## Task details
Every line of the material needs an exact copy, apart from the images.

## Input data

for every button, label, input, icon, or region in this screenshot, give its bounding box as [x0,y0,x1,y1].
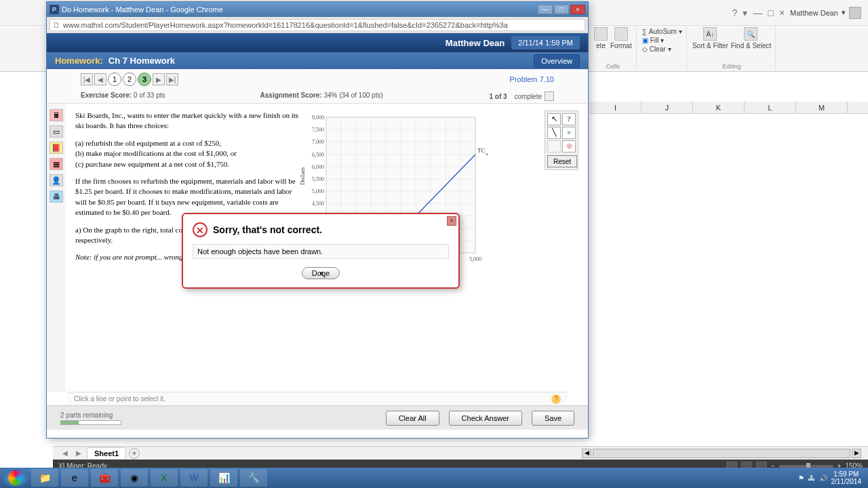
check-answer-button[interactable]: Check Answer [449,411,522,426]
sheet-nav-next-icon[interactable]: ▶ [73,449,84,457]
chrome-titlebar[interactable]: P Do Homework - Matthew Dean - Google Ch… [47,2,588,17]
zoom-slider[interactable] [779,465,833,468]
tray-network-icon[interactable]: 🖧 [808,474,815,482]
url-input[interactable]: 🗋 www.mathxl.com/Student/PlayerHomework.… [50,19,585,31]
pointer-tool-icon[interactable]: ↖ [547,113,561,125]
spreadsheet-grid[interactable]: I J K L M [590,102,868,454]
point-tool-icon[interactable]: ● [562,127,576,139]
task-app2-icon[interactable]: 📊 [210,469,237,487]
prev-question-icon[interactable]: ◀ [94,73,106,85]
question-number[interactable]: 3 [138,73,151,86]
header-user: Matthew Dean [446,38,505,48]
excel-user[interactable]: Matthew Dean▾ [790,7,861,19]
calculator-icon[interactable]: 🖩 [50,109,63,121]
user-name-label: Matthew Dean [790,9,838,17]
clear-all-button[interactable]: Clear All [386,411,439,426]
task-excel-icon[interactable]: X [151,469,178,487]
maximize-button[interactable]: □ [554,5,569,14]
add-sheet-button[interactable]: + [129,448,140,459]
svg-text:5,000: 5,000 [312,188,324,195]
disabled-tool-icon [547,140,561,152]
dialog-close-icon[interactable]: × [447,216,456,226]
hint-help-icon[interactable]: ? [551,394,561,404]
svg-text:5,500: 5,500 [312,176,324,182]
done-button[interactable]: Done [302,267,340,279]
delete-button[interactable]: ete [594,27,608,49]
svg-text:7,000: 7,000 [312,139,324,145]
exercise-score-value: 0 of 33 pts [134,92,165,99]
task-app3-icon[interactable]: 🔧 [240,469,267,487]
question-number[interactable]: 2 [123,73,136,86]
svg-text:6,000: 6,000 [312,164,324,170]
hscroll-right-icon[interactable]: ▶ [852,449,861,458]
line-tool-icon[interactable]: ╲ [547,127,561,139]
col-header[interactable]: L [745,102,796,113]
close-button[interactable]: × [570,5,585,14]
textbook-icon[interactable]: 📕 [50,142,63,154]
app-header: Matthew Dean 2/11/14 1:59 PM [47,33,588,52]
minimize-button[interactable]: — [538,5,553,14]
completion-word: complete [514,93,542,100]
last-question-icon[interactable]: ▶| [166,73,178,85]
score-bar: Exercise Score: 0 of 33 pts Assignment S… [47,89,588,104]
svg-text:TC: TC [477,147,486,154]
overview-button[interactable]: Overview [534,54,580,68]
reset-button[interactable]: Reset [547,155,577,167]
task-explorer-icon[interactable]: 📁 [31,469,58,487]
svg-text:7,500: 7,500 [312,127,324,133]
save-button[interactable]: Save [532,411,574,426]
url-text: www.mathxl.com/Student/PlayerHomework.as… [63,21,508,29]
find-select-button[interactable]: 🔍Find & Select [731,27,771,49]
tray-clock[interactable]: 1:59 PM 2/11/2014 [831,470,862,485]
dialog-message: Not enough objects have been drawn. [193,244,449,259]
tray-sound-icon[interactable]: 🔊 [819,474,827,482]
left-toolbar: 🖩 ▭ 📕 ▦ 👤 🖶 [47,104,66,392]
minimize-icon[interactable]: — [753,7,762,18]
task-word-icon[interactable]: W [180,469,208,487]
print-icon[interactable]: 🖶 [50,190,63,203]
ribbon-collapse-icon[interactable]: ▾ [743,7,747,18]
table-icon[interactable]: ▦ [50,158,63,170]
exercise-score-label: Exercise Score: [81,92,132,99]
restore-icon[interactable]: □ [768,7,773,18]
autosum-button[interactable]: ∑AutoSum▾ [642,27,682,36]
tray-flag-icon[interactable]: ⚑ [798,474,804,482]
first-question-icon[interactable]: |◀ [81,73,93,85]
error-dialog: × ✕ Sorry, that's not correct. Not enoug… [182,213,460,289]
help-tool-icon[interactable]: ? [562,113,576,125]
dialog-title: Sorry, that's not correct. [213,224,322,235]
sort-filter-button[interactable]: A↓Sort & Filter [692,27,728,49]
footer-bar: 2 parts remaining Clear All Check Answer… [47,405,588,430]
delete-tool-icon[interactable]: ⊗ [562,140,576,152]
task-ie-icon[interactable]: e [61,469,88,487]
assignment-score-value: 34% (34 of 100 pts) [323,92,382,99]
header-datetime: 2/11/14 1:59 PM [511,36,580,49]
help-me-icon[interactable]: 👤 [50,174,63,186]
popout-icon[interactable] [545,92,554,101]
problem-label: Problem 7.10 [510,75,554,83]
col-header[interactable]: I [590,102,642,113]
question-number[interactable]: 1 [108,73,121,86]
start-button[interactable] [3,469,28,487]
next-question-icon[interactable]: ▶ [153,73,165,85]
hscroll-left-icon[interactable]: ◀ [582,449,591,458]
video-icon[interactable]: ▭ [50,125,63,138]
format-button[interactable]: Format [610,27,632,49]
fill-button[interactable]: ▣Fill▾ [642,36,682,45]
clear-button[interactable]: ◇Clear▾ [642,45,682,54]
progress-bar [60,420,121,425]
svg-text:4,500: 4,500 [312,201,324,207]
sheet-tab[interactable]: Sheet1 [87,447,126,459]
svg-text:6,500: 6,500 [312,152,324,158]
svg-text:5,000: 5,000 [469,256,481,262]
task-app-icon[interactable]: 🧰 [91,469,118,487]
user-avatar-icon [849,7,861,19]
sheet-nav-prev-icon[interactable]: ◀ [60,449,71,457]
help-icon[interactable]: ? [732,7,738,18]
col-header[interactable]: K [693,102,745,113]
task-chrome-icon[interactable]: ◉ [121,469,148,487]
close-icon[interactable]: × [779,7,785,18]
col-header[interactable]: M [796,102,848,113]
col-header[interactable]: J [642,102,693,113]
hint-text: Click a line or point to select it. [74,395,165,403]
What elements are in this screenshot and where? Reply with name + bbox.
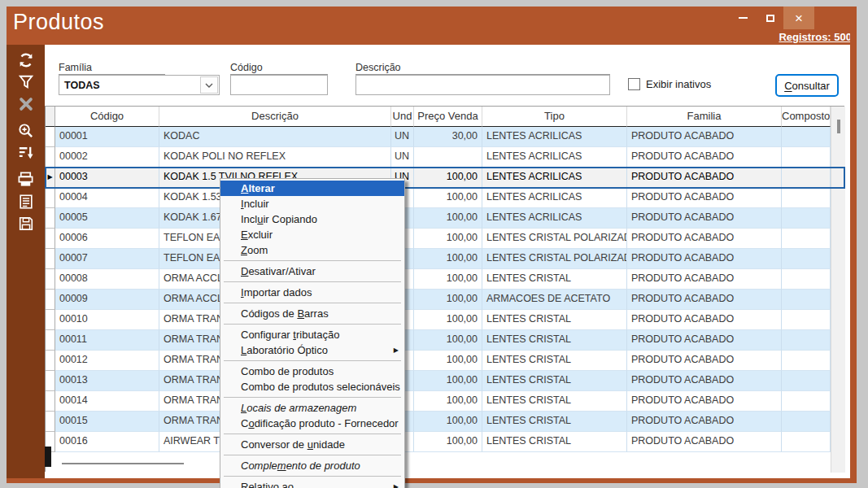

## Reply
for every button, label, input, icon, or region in this screenshot, give its bounding box as [x0,y0,x1,y1].
check-answer-button[interactable]: Check Answer [449,411,522,426]
sheet-nav-next-icon[interactable]: ▶ [73,449,84,457]
chrome-titlebar[interactable]: P Do Homework - Matthew Dean - Google Ch… [47,2,588,17]
zoom-slider[interactable] [779,465,833,468]
tray-network-icon[interactable]: 🖧 [808,474,815,482]
url-input[interactable]: 🗋 www.mathxl.com/Student/PlayerHomework.… [50,19,585,31]
pointer-tool-icon[interactable]: ↖ [547,113,561,125]
spreadsheet-grid[interactable]: I J K L M [590,102,868,454]
point-tool-icon[interactable]: ● [562,127,576,139]
task-app2-icon[interactable]: 📊 [210,469,237,487]
prev-question-icon[interactable]: ◀ [94,73,106,85]
question-number[interactable]: 3 [138,73,151,86]
header-user: Matthew Dean [446,38,505,48]
excel-user[interactable]: Matthew Dean▾ [790,7,861,19]
calculator-icon[interactable]: 🖩 [50,109,63,121]
user-name-label: Matthew Dean [790,9,838,17]
clear-all-button[interactable]: Clear All [386,411,439,426]
task-excel-icon[interactable]: X [151,469,178,487]
maximize-button[interactable]: □ [554,5,569,14]
add-sheet-button[interactable]: + [129,448,140,459]
svg-text:5,000: 5,000 [312,188,324,195]
disabled-tool-icon [547,140,561,152]
dialog-close-icon[interactable]: × [447,216,456,226]
hint-help-icon[interactable]: ? [551,394,561,404]
svg-text:5,500: 5,500 [312,176,324,182]
done-button[interactable]: Done [302,267,340,279]
delete-button[interactable]: ete [594,27,608,49]
svg-text:7,000: 7,000 [312,139,324,145]
exercise-score-value: 0 of 33 pts [134,92,165,99]
task-app3-icon[interactable]: 🔧 [240,469,267,487]
question-number[interactable]: 2 [123,73,136,86]
svg-text:6,000: 6,000 [312,164,324,170]
hscroll-right-icon[interactable]: ▶ [852,449,861,458]
line-tool-icon[interactable]: ╲ [547,127,561,139]
col-header[interactable]: L [745,102,796,113]
close-button[interactable]: × [570,5,585,14]
textbook-icon[interactable]: 📕 [50,142,63,154]
app-header: Matthew Dean 2/11/14 1:59 PM [47,33,588,52]
minimize-button[interactable]: — [538,5,553,14]
completion-word: complete [514,93,542,100]
last-question-icon[interactable]: ▶| [166,73,178,85]
score-bar: Exercise Score: 0 of 33 pts Assignment S… [47,89,588,104]
svg-text:TC: TC [477,147,486,154]
overview-button[interactable]: Overview [534,54,580,68]
reset-button[interactable]: Reset [547,155,577,167]
task-explorer-icon[interactable]: 📁 [31,469,58,487]
svg-text:7,500: 7,500 [312,127,324,133]
save-button[interactable]: Save [532,411,574,426]
url-text: www.mathxl.com/Student/PlayerHomework.as… [63,21,508,29]
find-select-button[interactable]: 🔍Find & Select [731,27,771,49]
tray-clock[interactable]: 1:59 PM 2/11/2014 [831,470,862,485]
dialog-message: Not enough objects have been drawn. [193,244,449,259]
tray-sound-icon[interactable]: 🔊 [819,474,827,482]
left-toolbar: 🖩 ▭ 📕 ▦ 👤 🖶 [47,104,66,392]
minimize-icon[interactable]: — [753,7,762,18]
task-word-icon[interactable]: W [180,469,208,487]
print-icon[interactable]: 🖶 [50,190,63,203]
ribbon-collapse-icon[interactable]: ▾ [743,7,747,18]
table-icon[interactable]: ▦ [50,158,63,170]
exercise-score-label: Exercise Score: [81,92,132,99]
restore-icon[interactable]: □ [768,7,773,18]
autosum-button[interactable]: ∑AutoSum▾ [642,27,682,36]
tray-flag-icon[interactable]: ⚑ [798,474,804,482]
first-question-icon[interactable]: |◀ [81,73,93,85]
error-dialog: × ✕ Sorry, that's not correct. Not enoug… [182,213,460,289]
help-tool-icon[interactable]: ? [562,113,576,125]
dialog-title: Sorry, that's not correct. [213,224,322,235]
sort-filter-button[interactable]: A↓Sort & Filter [692,27,728,49]
footer-bar: 2 parts remaining Clear All Check Answer… [47,405,588,430]
delete-tool-icon[interactable]: ⊗ [562,140,576,152]
task-ie-icon[interactable]: e [61,469,88,487]
assignment-score-value: 34% (34 of 100 pts) [323,92,382,99]
header-datetime: 2/11/14 1:59 PM [511,36,580,49]
help-me-icon[interactable]: 👤 [50,174,63,186]
popout-icon[interactable] [545,92,554,101]
problem-label: Problem 7.10 [510,75,554,83]
col-header[interactable]: I [590,102,642,113]
question-number[interactable]: 1 [108,73,121,86]
start-button[interactable] [3,469,28,487]
next-question-icon[interactable]: ▶ [153,73,165,85]
hscroll-left-icon[interactable]: ◀ [582,449,591,458]
video-icon[interactable]: ▭ [50,125,63,138]
format-button[interactable]: Format [610,27,632,49]
fill-button[interactable]: ▣Fill▾ [642,36,682,45]
clear-button[interactable]: ◇Clear▾ [642,45,682,54]
progress-bar [60,420,121,425]
svg-text:4,500: 4,500 [312,201,324,207]
sheet-tab[interactable]: Sheet1 [87,447,126,459]
svg-text:6,500: 6,500 [312,152,324,158]
svg-text:5,000: 5,000 [469,256,481,262]
task-app-icon[interactable]: 🧰 [91,469,118,487]
user-avatar-icon [849,7,861,19]
sheet-nav-prev-icon[interactable]: ◀ [60,449,71,457]
help-icon[interactable]: ? [732,7,738,18]
col-header[interactable]: K [693,102,745,113]
task-chrome-icon[interactable]: ◉ [121,469,148,487]
close-icon[interactable]: × [779,7,785,18]
col-header[interactable]: M [796,102,848,113]
col-header[interactable]: J [642,102,693,113]
hint-text: Click a line or point to select it. [74,395,165,403]
What elements are in this screenshot and where? Reply with name + bbox.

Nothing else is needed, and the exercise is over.